Search code examples
pythonpandasleast-squaresstatsmodels

Solving linearised least squares using statsmodels


I'm trying to translate a simple linearised least squares problem to statsmodels, in order to learn how to use it for iterative least squares:

The (contrived) data comprise measurements of the time it takes for a ball to drop a given distance.

distance    time
10          1.430
20          2.035
30          2.460
40          2.855

Using these measurements, I want to determine the acceleration due to gravity, using:

t = sqrt(2s/g)

This is (obviously) non-linear, but I can linearise it (F(x- + 𝛿x) = l0 + v, where x- is a provisional value), then use a provisional value for g (10) to calculate F(g), and iterate if necessary:

import pandas as pd
import numpy as np
import matplotlib.pyplot as plt

measurements = pd.DataFrame({
    'distance': [10, 20, 30, 40],
    'time': [1.430, 2.035, 2.460, 2.855]
})

prov_g = 10
measurements['fg'] = measurements['distance'].apply(
    lambda d: ((2 * d) ** 0.5) * (prov_g ** -0.5))
measurements['A_matrix'] = measurements['distance'].apply(
    lambda d: -np.sqrt(d / 2) * (prov_g ** -1.5))
measurements['b'] = measurements['time'] - measurements['fg']
ATA = np.dot(measurements['A_matrix'], measurements['A_matrix'].T)
ATb = np.dot(measurements['A_matrix'].T, measurements['b'])
x = np.dot(ATA ** -1, ATb)
updated_g = prov_g + x
updated_g

>>> 9.807

What I can't figure out from the examples is how I can use solve statsmodels to do what I've just done manually (linearising the problem, then solving using matrix multiplication)


Solution

  • statsmodels is not directly of any help here, at least not yet.

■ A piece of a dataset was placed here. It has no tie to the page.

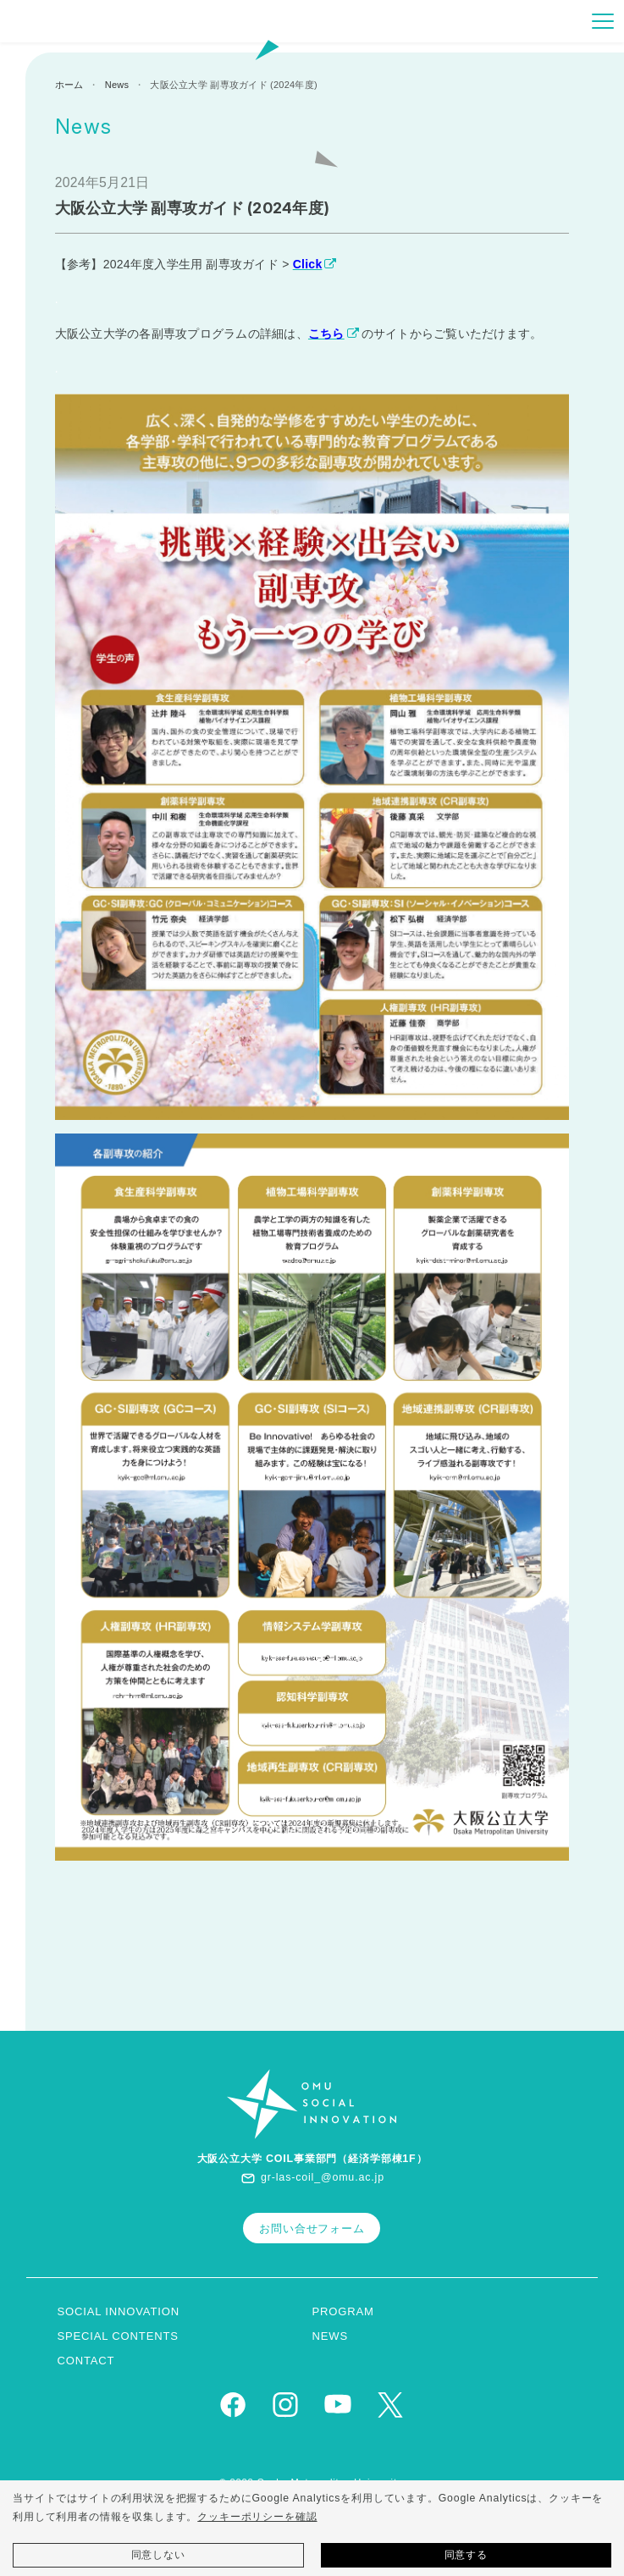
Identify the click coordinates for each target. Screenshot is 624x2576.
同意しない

    I think your linearized non-linear least square optimization is essentially what scipy.optimize.leastsq does internally. It has several more user friendly or extended wrappers, for example scipy.optimize.curve_fit or the lmfit package.

    Statsmodels currently does not have a generic version of an equivalent iterative solver.

    Statsmodels uses iteratively reweighted least squares as optimizer in several models like GLM and RLM. However, those are model specific implementations. In those cases statsmodels uses WLS (weighted least square) to calculate the equivalent of your solution for the linear model in calculating the next step.